Phase III clinical trials:
- Designed to compare a study treatment to an accepted standard of care and measure things such as survival and symptom control.
- These studies are most often randomized, controlled studies, performed in multi-institutional settings, such as university and community medical centers, and involving hundreds to thousands of patients.
Phase IV clinical trials:
- Often called post-marketing studies. These studies are done once the treatment has received FDA approval and is being used in clinics. The goal of these trials is to further look at safety and effectiveness.
Can anyone take part in a trial?
Every trial is "governed" by a protocol (the trial plan). The protocol is written before the trial starts and is reviewed and approved by the IRB. It describes what the goals of the trial are, which patients and how many will be included, what treatments they will get, how they will be watched, when to stop treating a participant, and so on. This document is very detailed as is the guidebook that the study team will follow. The protocol includes the rules (criteria) a person must meet to be eligible to take part in the study. If the patient does not meet these strict rules, they will not be able to join.
Phase II and III trials are often performed using a technique called randomization. If the patient chooses to take part in a randomized trial, a computer chooses the treatment they will get at random. The study team, provider and patient have no control over this decision and, in many trials, do not know which treatment the patient will be getting (this is called blinding). This is done to fairly compare treatments, preventing the results from being affected by "bias". Bias occurs when human choices sway a result. Perhaps choosing a certain group of patients for one treatment choice over another based on the belief that this choice is best for that group.
In a randomized trial, there is a control group and treatment (or experimental) group. The control group usually gets what is considered the standard treatment for that type of cancer. The treatment group gets the experimental treatment being studied. Oncology clinical trials rarely use a placebo (a pill that does not contain any drug). If they do, it will be clearly described in the informed consent process and spelled out in the consent that is signed. The study team can explain the design of the trial you are interested in and how it will be carried out.
Once the Trial Starts
Once in a clinical trial, the study team will guide you as to any testing that needs to be done or anything you should tell them about - such as side effects, health issues or other concerns. You should know the name of the trial and keep a copy of your consent form handy in case you need to call your oncology office after-hours or go to an ER. If you have concerns while on the trial, talk to your study team. If for any reason, you do not want to take part in the trial any longer, it is your right to withdrawal from the study.
Clinical research studies are very important in improving treatment for all cancers. The treatments that we use today are a result of patients taking part in trials in the past. We are always trying to find better treatments to treat or cure cancer. There are also studies to find less toxic treatments, which can cut down on side effects. Clinical research trials are very rewarding for both the patient and the provider. The patient may benefit from new treatment options and, at the same time, help future cancer patients in their fight against this disease.

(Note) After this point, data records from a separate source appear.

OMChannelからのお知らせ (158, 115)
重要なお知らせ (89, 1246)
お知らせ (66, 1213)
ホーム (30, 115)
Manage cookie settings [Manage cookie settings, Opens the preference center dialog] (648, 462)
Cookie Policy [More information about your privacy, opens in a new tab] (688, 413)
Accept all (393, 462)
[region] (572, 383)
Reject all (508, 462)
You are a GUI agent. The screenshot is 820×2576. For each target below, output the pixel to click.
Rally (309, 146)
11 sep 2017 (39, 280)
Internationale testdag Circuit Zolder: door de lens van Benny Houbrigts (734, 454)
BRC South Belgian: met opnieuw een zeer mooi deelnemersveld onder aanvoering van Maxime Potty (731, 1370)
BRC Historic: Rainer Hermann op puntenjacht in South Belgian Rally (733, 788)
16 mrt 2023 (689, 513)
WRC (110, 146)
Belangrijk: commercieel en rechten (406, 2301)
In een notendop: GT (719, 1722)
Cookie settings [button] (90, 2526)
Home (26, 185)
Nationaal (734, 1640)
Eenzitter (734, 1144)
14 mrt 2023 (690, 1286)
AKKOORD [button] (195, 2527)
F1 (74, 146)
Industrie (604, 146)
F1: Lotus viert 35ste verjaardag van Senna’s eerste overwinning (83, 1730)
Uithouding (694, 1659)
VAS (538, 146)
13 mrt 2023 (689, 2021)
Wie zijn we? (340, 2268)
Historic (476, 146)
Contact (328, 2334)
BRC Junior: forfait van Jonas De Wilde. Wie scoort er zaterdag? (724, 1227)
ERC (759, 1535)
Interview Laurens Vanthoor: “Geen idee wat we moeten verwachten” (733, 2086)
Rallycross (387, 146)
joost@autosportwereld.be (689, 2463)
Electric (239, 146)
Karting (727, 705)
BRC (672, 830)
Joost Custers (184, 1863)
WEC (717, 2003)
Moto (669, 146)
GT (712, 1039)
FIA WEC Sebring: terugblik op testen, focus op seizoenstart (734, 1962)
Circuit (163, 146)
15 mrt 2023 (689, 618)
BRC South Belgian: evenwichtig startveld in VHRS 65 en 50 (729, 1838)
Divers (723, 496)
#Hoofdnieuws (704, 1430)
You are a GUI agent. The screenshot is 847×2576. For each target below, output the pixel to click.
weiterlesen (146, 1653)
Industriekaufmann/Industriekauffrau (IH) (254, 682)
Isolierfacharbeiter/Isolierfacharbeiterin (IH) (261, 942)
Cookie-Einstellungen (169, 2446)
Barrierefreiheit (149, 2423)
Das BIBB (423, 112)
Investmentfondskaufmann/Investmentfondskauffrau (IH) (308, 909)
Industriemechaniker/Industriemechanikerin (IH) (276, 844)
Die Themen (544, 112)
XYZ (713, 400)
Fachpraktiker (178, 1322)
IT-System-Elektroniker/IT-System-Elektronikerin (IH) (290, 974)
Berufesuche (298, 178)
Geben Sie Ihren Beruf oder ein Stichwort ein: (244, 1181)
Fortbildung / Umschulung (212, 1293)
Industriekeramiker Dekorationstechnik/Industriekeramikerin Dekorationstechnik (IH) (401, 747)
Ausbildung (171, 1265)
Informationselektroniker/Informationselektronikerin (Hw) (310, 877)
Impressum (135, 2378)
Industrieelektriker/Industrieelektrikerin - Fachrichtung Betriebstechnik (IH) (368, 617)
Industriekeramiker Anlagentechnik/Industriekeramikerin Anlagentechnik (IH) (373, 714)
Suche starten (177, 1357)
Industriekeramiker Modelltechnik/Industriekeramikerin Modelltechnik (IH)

If you are interested in learning about clinical trials that may be right for you, talk with your oncology provider. You can also use the resources below to find more information about specific trials.
Clinicaltrials.gov - From the National Institute of Health, this site lists current clinical trials that are open to new participants who meet specific trial qualifications.
Emerging Med Navigator - Provides telephone and online help for finding clinical trials.